Sunday 3 February 2013

The end of Gamification!

Gamification - just hate that word - has been the subject of some thinking recently - around whether it can be used to promote internal company 'experience' qualifications. Therefore helping drive training and development activities and foster a more personal responsibility for building up skills.

Previous posts have covered some of the issues that have come up. What I want to do here is summarise where we have got to and park the subject until some of these issues have been addressed.
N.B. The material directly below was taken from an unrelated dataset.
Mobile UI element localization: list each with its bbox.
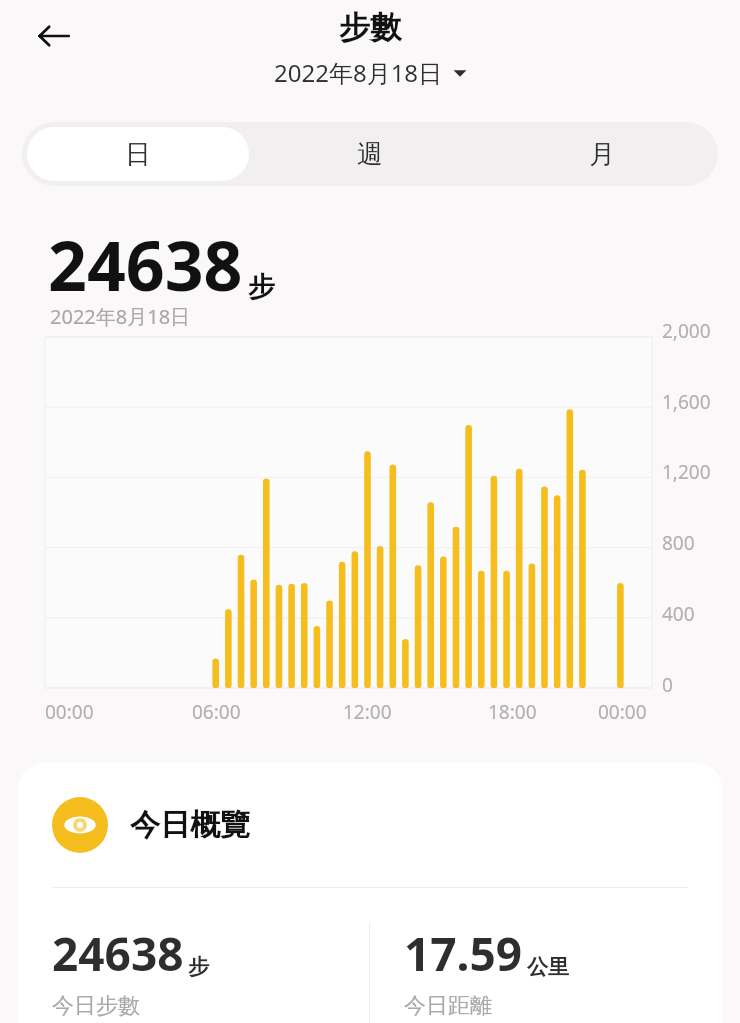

So here we go on the issues;

  1. Is collecting badges really a game? Why will people bother collecting them other than some of us OCD types who will collect any old rubbish - who will be energised to collect? The answer to this will need to be addressed within the company. The initiative will need some serious backing from the most senior management and will need to be followed up with 'proper' marketing. Leaving it to 'organically grow' I don't believe is an option - see comments on LinkedIn below which is much more visible to people but still has had difficulties.
  2. Extensive research, i.e. me just watching what has happened to my LinkedIn skill endorsements, has shown that there are some who are just 'too cool to play'. Some people - engineer-techno-scientific'y types I must add - seem to find it impossible to click the endorse button. Probably some deep psychological reason here which I wont even bother tying to understand. Possibly throwing some confusion into the badge construction and selection arena?
  3. How best to make visible the badges, internal company-only sites or external visible to all, a la LinkedIn? External is good for infrastructure - its all in place and maintained for you. In fact using LinkedIn skill sets would be a very easy way to start to roll out the badges. Using specific badge collecting sites would impose too much of a burden on people as it would involve everyone signing up for yet another site whereas almost everyone in the company has a LinkedIn account. However, these external sites are subject to the whim of the designer and we have seen recently unilateral changes to functionality of these sites and the removal of some facilities. Do you really want to rely on these sites for what would be a key business function? Internal sites would of course be under full control of the business but would require quite a bit of 'maintenance' - which would of course also costs money and is therefore at odds with my primary directive! I think the answer lies in both internal AND external recording. An internal central record could be kept but using the external site to advertise -  if the external site goes pear shaped then at least there is a backup. Internal - simple record and authorised rating body for the skill - external - visible and rateable by community - is the best way forward.
  4. Others outside the business could mess up the ratings? However, I have left an internal training badge (AMP badge) on my LinkedIn site for a few months and nobody has tinkered with it. So the chances are this route for advertising badges will work - people tend to only rate skills that they are personally aware of - which of course is what gives credibility to the community ratings. but also means that they are less inclined to rate and therefore muck about with internal training course badges. 

For further reading on the upside, check out;

http://www.forbes.com/sites/nextavenue/2013/01/11/how-to-make-the-most-of-linkedin-endorsements/

and the downside

http://mashable.com/2013/01/03/linkedins-endorsements-meaningless/

So in summary, it looks viable to select a set of badges for internal skill's and make attainment of them visible on an individuals LinkedIn site. The mechanics are therefore fairly straightforward for getting something running. The difficult part will be raising the profile of this initiative within the business and in getting buy in from senior management.

Which is the next step in this journey!